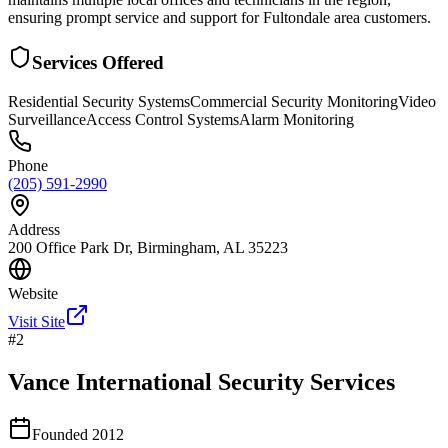
ensuring prompt service and support for Fultondale area customers.
Services Offered
Residential Security Systems
Commercial Security Monitoring
Video
Surveillance
Access Control Systems
Alarm Monitoring
Phone
(205) 591-2990
Address
200 Office Park Dr, Birmingham, AL 35223
Website
Visit Site
#
2
Vance International Security Services
Founded
2012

^^^^^^^^

**ACTIVITY**. Reproduce verbatim only the lines from the one holding "Alarm Monitoring" through the end of the records.

**OUTPUT FOR THIS EXERCISE**.
Alarm Monitoring
Phone
(205) 591-2990
Address
200 Office Park Dr, Birmingham, AL 35223
Website
Visit Site
#
2
Vance International Security Services
Founded
2012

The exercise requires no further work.